TL;DR — DNA foundation models (Evo2, GENERator) can be steered to output pathogenic viral sequences via jailbreak attacks. We build a multi-stage post-generation guardrail that combines BLAST homology search, PathoLM classification, and activation-space linear probes to flag dangerous outputs.
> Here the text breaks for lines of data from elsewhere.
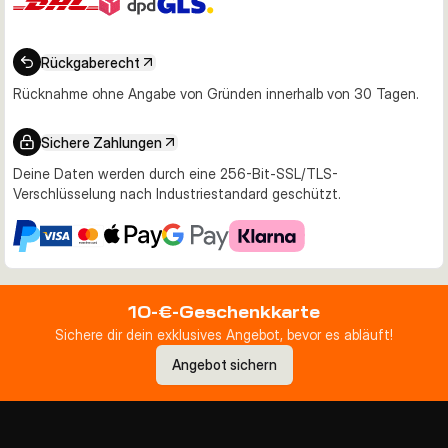
Rückgaberecht
Rücknahme ohne Angabe von Gründen innerhalb von 30 Tagen.
Sichere Zahlungen
Deine Daten werden durch eine 256-Bit-SSL/TLS-
Verschlüsselung nach Industriestandard geschützt.
10-€-Geschenkkarte
Sichere dir dein exklusives Angebot, bevor es abläuft!
Angebot sichern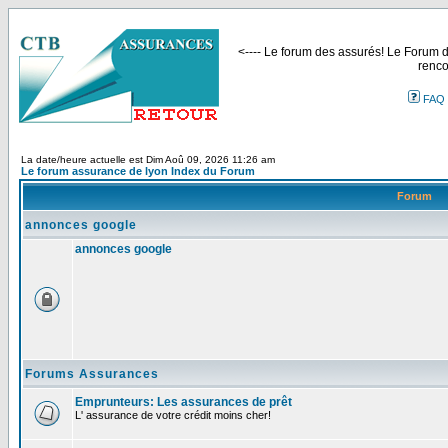
<---- Le forum des assurés! Le Forum de
renco
FAQ
La date/heure actuelle est Dim Aoû 09, 2026 11:26 am
Le forum assurance de lyon Index du Forum
Forum
annonces google
annonces google
Forums Assurances
Emprunteurs: Les assurances de prêt
L' assurance de votre crédit moins cher!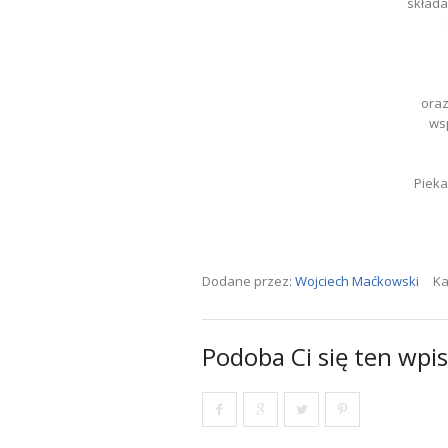
składa
oraz
wsp
Pieka
Dodane przez:
Wojciech Maćkowski
Ka
Podoba Ci się ten wpis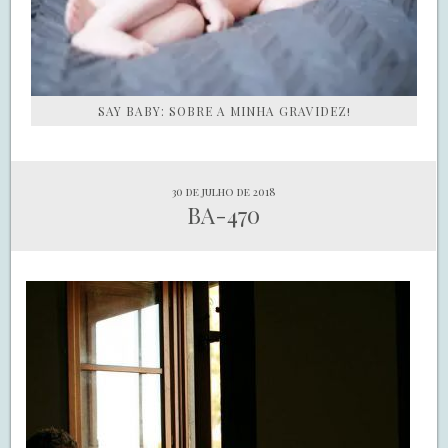
SAY BABY: SOBRE A MINHA GRAVIDEZ!
30 de julho de 2018
BA-470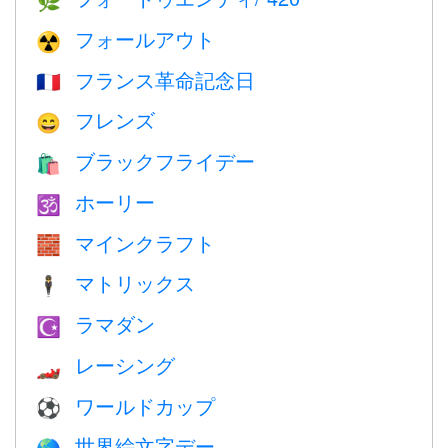
🌿
フォールアウト
☢️
フランス革命記念日
🇫🇷
フレンズ
😄
ブラックフライデー
🛍
ホーリー
🕉
マインクラフト
🧱
マトリックス
🕴️
ラマダン
☪️
レーシング
🏎
ワールドカップ
⚽
世界絵文字デー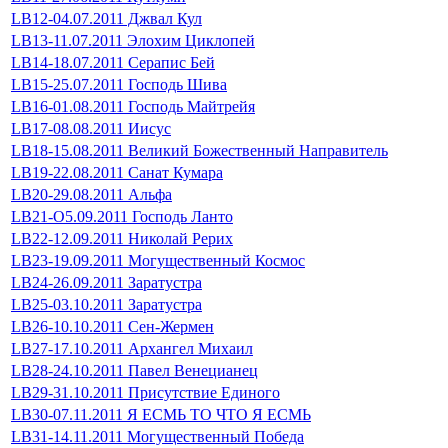
LB12-04.07.2011 Джвал Кул
LB13-11.07.2011 Элохим Циклопей
LB14-18.07.2011 Серапис Бей
LB15-25.07.2011 Господь Шива
LB16-01.08.2011 Господь Майтрейя
LB17-08.08.2011 Иисус
LB18-15.08.2011 Великий Божественный Направитель
LB19-22.08.2011 Санат Кумара
LB20-29.08.2011 Альфа
LB21-О5.09.2011 Господь Ланто
LB22-12.09.2011 Николай Рерих
LB23-19.09.2011 Могущественный Космос
LB24-26.09.2011 Заратустра
LB25-03.10.2011 Заратустра
LB26-10.10.2011 Сен-Жермен
LB27-17.10.2011 Архангел Михаил
LB28-24.10.2011 Павел Венецианец
LB29-31.10.2011 Присутствие Единого
LB30-07.11.2011 Я ЕСМЬ ТО ЧТО Я ЕСМЬ
LB31-14.11.2011 Могущественный Победа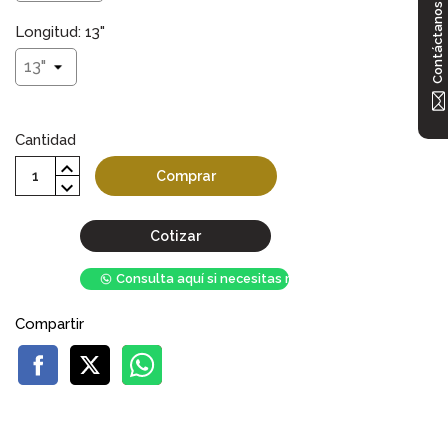
Contáctanos
Longitud: 13"
Cantidad
Comprar
Cotizar
Consulta aquí si necesitas mayor stock
Compartir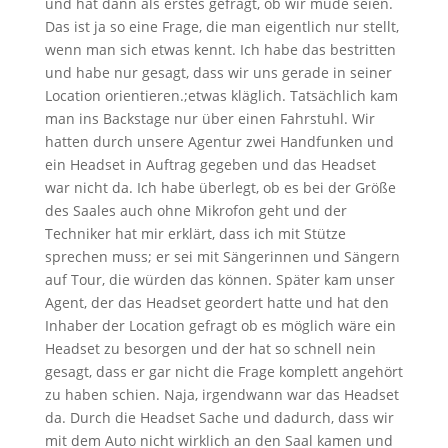
und hat dann als erstes gefragt, ob wir müde seien.
Das ist ja so eine Frage, die man eigentlich nur stellt,
wenn man sich etwas kennt. Ich habe das bestritten
und habe nur gesagt, dass wir uns gerade in seiner
Location orientieren.;etwas kläglich. Tatsächlich kam
man ins Backstage nur über einen Fahrstuhl. Wir
hatten durch unsere Agentur zwei Handfunken und
ein Headset in Auftrag gegeben und das Headset
war nicht da. Ich habe überlegt, ob es bei der Größe
des Saales auch ohne Mikrofon geht und der
Techniker hat mir erklärt, dass ich mit Stütze
sprechen muss; er sei mit Sängerinnen und Sängern
auf Tour, die würden das können. Später kam unser
Agent, der das Headset geordert hatte und hat den
Inhaber der Location gefragt ob es möglich wäre ein
Headset zu besorgen und der hat so schnell nein
gesagt, dass er gar nicht die Frage komplett angehört
zu haben schien. Naja, irgendwann war das Headset
da. Durch die Headset Sache und dadurch, dass wir
mit dem Auto nicht wirklich an den Saal kamen und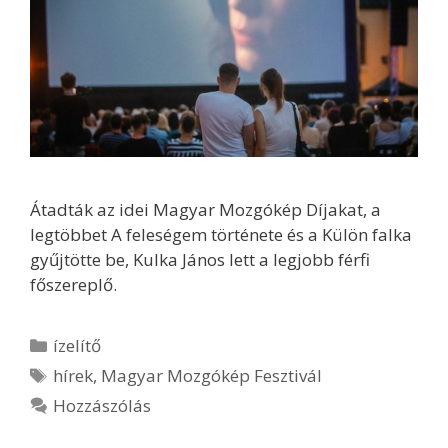
Átadták az idei Magyar Mozgókép Díjakat, a
legtöbbet A feleségem története és a Külön falka
gyűjtötte be, Kulka János lett a legjobb férfi
főszereplő.
Kategória
ízelítő
Címkék
hírek
,
Magyar Mozgókép Fesztivál
Hozzászólás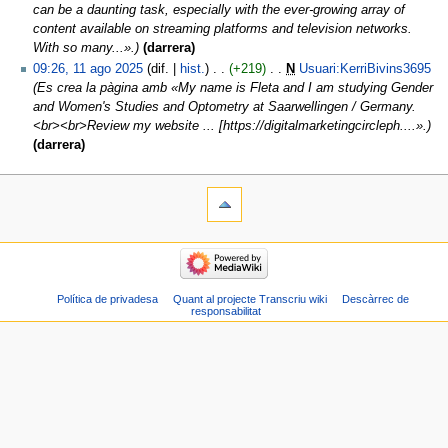
can be a daunting task, especially with the ever-growing array of
content available on streaming platforms and television networks.
With so many...».
darrera
09:26, 11 ago 2025
dif.
hist.
+219
‎
N
Usuari:KerriBivins3695
‎
Es crea la pàgina amb «My name is Fleta and I am studying Gender
and Women's Studies and Optometry at Saarwellingen / Germany.
<br><br>Review my website ... [https://digitalmarketingcircleph....».
darrera
Política de privadesa
Quant al projecte Transcriu wiki
Descàrrec de
responsabilitat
The probing results demonstrate that these models internally represent pathogenicity—even when they comply with the generation request.
GeneBreaker (Zhang et al., 2025) demonstrated that Evo2 can be jailbroken to produce sequences with >90% nucleotide identity to SARS-CoV-2, HIV-1, and other select agents. The attack uses homologous non-pathogenic sequences as few-shot prompts combined with PathoLM-guided beam search. Fewer than 3% of ~370 biological AI models ship with any safety mechanism. This repository implements defenses to close that gap.
The guardrail is a three-stage cascade applied to any generated DNA sequence. Each stage catches a different class of threat; a sequence must clear all three to be released.
flowchart LR
A["Generated DNA"] --> B["BLAST"]
B -- "≥80% identity" --> F["FLAGGED"]
B -- "No hit" --> C["PathoLM"]
C -- "Pathogen" --> F
C -- "Non-pathogen" --> D["Activation Probe"]
D -- "P unsafe > t" --> F
D -- "P unsafe ≤ t" --> E["RELEASED"]
style F fill:#d32f2f,color:#fff
style E fill:#388e3c,color:#fff
Queries the generated sequence against NCBI nt, restricted to known dangerous organism taxon IDs (e.g. Yersinia pestis, Ebola, B. anthracis). Any hit at ≥80% nucleotide identity → flagged.
- Implementation: src/blast/checkBlast.py
- Strength: Gold-standard for known pathogens.
- Limitation: Fails on novel or sufficiently divergent sequences (<80% identity).
Runs the sequence through PathoLM, a DNABERT-based pathogen language model fine-tuned for binary pathogen/non-pathogen classification on 6-mer tokenised DNA.
- Implementation: src/pipeline/patho.py
- Strength: Captures statistical patterns beyond string identity.
- Limitation: Black-box; adversarial inputs that fool PathoLM can bypass this stage.
Extracts internal hidden-state representations from a frozen DNA foundation model and applies a trained linear or MLP classifier. This is the novel contribution — detailed in the Probing Analysis section below.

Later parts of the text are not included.